Linux Mint 16 "Petra" MATE released - conductor
http://blog.linuxmint.com/?p=2493
======
RRRA
If you've already upgraded before, keep doing it this way:

$ sudo sed -i 's/raring/saucy/' /etc/apt/sources.list

$ sudo sed -i 's/olivia/petra/' /etc/apt/sources.list

$ sudo apt-get update && sudo apt-get dist-upgrade

$ sudo apt-get upgrade

$ sudo shutdown -r now

More from here:
[https://gist.github.com/hgomez/7074150](https://gist.github.com/hgomez/7074150)

------
dhimes
I've been a fan of Mint for years, but 15 was a wreck for my box. I've been
looking forward for the upgrade for months.
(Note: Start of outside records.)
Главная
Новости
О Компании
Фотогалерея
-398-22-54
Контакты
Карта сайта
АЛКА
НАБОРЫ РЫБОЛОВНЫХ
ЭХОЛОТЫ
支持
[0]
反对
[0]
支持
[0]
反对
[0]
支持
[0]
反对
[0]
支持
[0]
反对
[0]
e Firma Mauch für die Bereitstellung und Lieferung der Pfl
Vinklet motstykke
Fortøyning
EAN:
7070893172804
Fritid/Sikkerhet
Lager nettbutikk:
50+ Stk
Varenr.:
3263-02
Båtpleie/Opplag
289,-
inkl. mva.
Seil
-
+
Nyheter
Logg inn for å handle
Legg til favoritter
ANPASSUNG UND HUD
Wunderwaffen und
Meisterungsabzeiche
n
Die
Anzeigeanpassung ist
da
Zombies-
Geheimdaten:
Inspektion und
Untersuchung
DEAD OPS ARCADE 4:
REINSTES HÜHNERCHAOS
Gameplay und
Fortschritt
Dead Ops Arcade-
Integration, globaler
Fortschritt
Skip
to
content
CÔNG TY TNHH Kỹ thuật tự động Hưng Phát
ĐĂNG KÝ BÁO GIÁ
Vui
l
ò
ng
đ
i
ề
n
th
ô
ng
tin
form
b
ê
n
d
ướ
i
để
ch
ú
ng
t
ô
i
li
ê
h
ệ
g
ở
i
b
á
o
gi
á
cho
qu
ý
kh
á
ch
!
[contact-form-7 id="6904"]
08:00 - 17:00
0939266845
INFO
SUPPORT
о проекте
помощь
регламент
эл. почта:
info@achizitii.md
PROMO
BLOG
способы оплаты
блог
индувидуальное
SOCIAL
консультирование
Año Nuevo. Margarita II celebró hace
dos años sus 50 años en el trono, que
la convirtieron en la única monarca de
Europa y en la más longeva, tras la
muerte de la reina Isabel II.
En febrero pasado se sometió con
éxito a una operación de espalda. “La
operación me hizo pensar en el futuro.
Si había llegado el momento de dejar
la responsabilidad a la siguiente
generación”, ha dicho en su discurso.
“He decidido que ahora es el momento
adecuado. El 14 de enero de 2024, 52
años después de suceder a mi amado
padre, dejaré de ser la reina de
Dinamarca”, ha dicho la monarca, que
And by 'wreck' I mean it's entirely workable but with annoying bugs. I was
hoping to be able to engage the developers (of Mate really) but they closed my
bug without comment. I switched to Cinnamon and it was much better but still
has some bizarre behavior centered around X stability AFAICT.

I'm hoping for the best with this release. When it works well it's awesome.

------
MWil
In the last couple months I've tested elementary, pinguy, and the mint 16 MATE
RC. I think I'm actually going to stick with it because it's the only one of
those three that supports seamless multi-monitor/single setup (like
recognizing the hdmi output immediately without changing a setting), proper
suspend/hibernation, and probably some other hiccups in others that I've
forgotten.

Very happy with Mint.

FYI: These were my first experiences with linux so they were also beginner-
friendly.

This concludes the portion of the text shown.